Exercise description
Select, from the data, each line where "Moule" occurs.

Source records
----

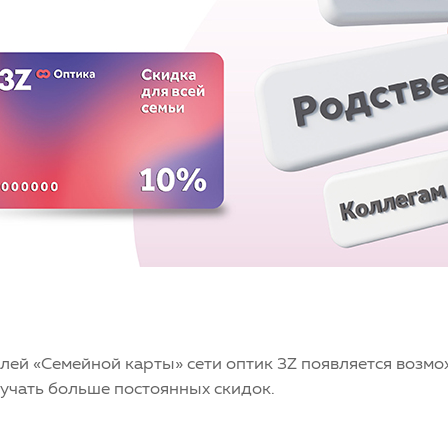
елей «Семейной карты» сети оптик 3Z появляется возм
учать больше постоянных скидок.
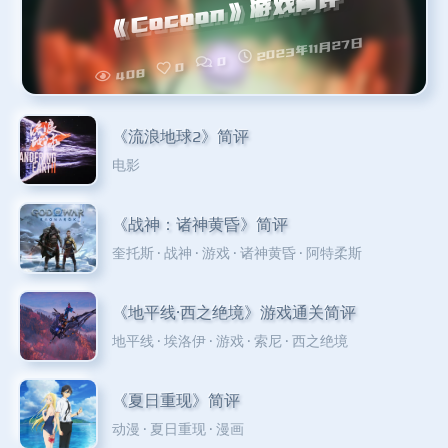
《Cocoon》游戏简评
2023年11月27日
0
0
408
《流浪地球2》简评
电影
《战神：诸神黄昏》简评
奎托斯
·
战神
·
游戏
·
诸神黄昏
·
阿特柔斯
《地平线·西之绝境》游戏通关简评
地平线
·
埃洛伊
·
游戏
·
索尼
·
西之绝境
《夏日重现》简评
动漫
·
夏日重现
·
漫画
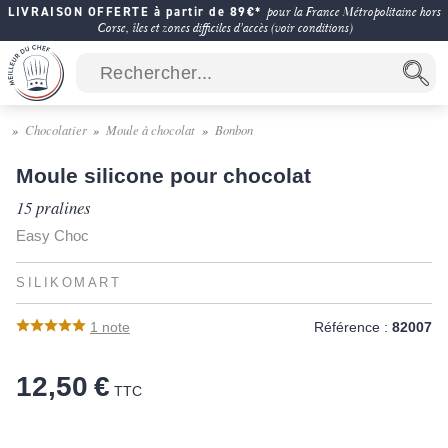
LIVRAISON OFFERTE à partir de 89€*
pour la France Métropolitaine hors
Corse, îles et zones difficiles d'accès (voir conditions)
Chocolatier
Moule à chocolat
Bonbon
Moule silicone pour chocolat
15 pralines
Easy Choc
SILIKOMART
1
note
Référence :
82007
12,50 €
TTC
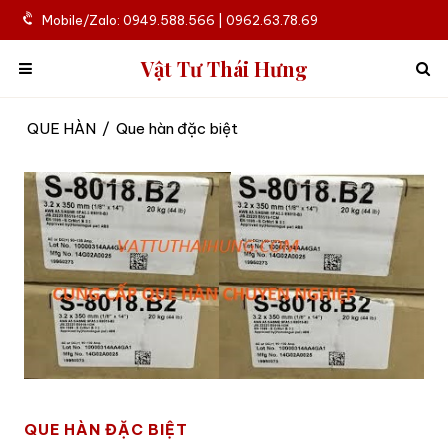
Mobile/Zalo: 0949.588.566 | 0962.63.78.69
Vật Tư Thái Hưng
QUE HÀN
/
Que hàn đặc biệt
QUE HÀN ĐẶC BIỆT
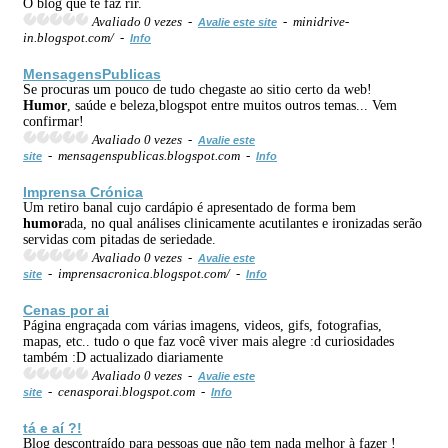
O blog que te faz rir.
Avaliado 0 vezes -
- minidrive-
Avalie este site
in.blogspot.com/ -
Info
MensagensPublicas
Se procuras um pouco de tudo chegaste ao sitio certo da web!
Humor
, saúde e beleza,blogspot entre muitos outros temas... Vem
confirmar!
Avaliado 0 vezes -
Avalie este
- mensagenspublicas.blogspot.com -
site
Info
Imprensa Crónica
Um retiro banal cujo cardápio é apresentado de forma bem
humor
ada, no qual análises clinicamente acutilantes e ironizadas serão
servidas com pitadas de seriedade.
Avaliado 0 vezes -
Avalie este
- imprensacronica.blogspot.com/ -
site
Info
Cenas por ai
Página engraçada com várias imagens, videos, gifs, fotografias,
mapas, etc.. tudo o que faz você viver mais alegre :d curiosidades
também :D actualizado diariamente
Avaliado 0 vezes -
Avalie este
- cenasporai.blogspot.com -
site
Info
tá e aí ?!
Blog descontraído para pessoas que não tem nada melhor à fazer !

----

Answer for the task
Moule à chocolat
Moule silicone pour chocolat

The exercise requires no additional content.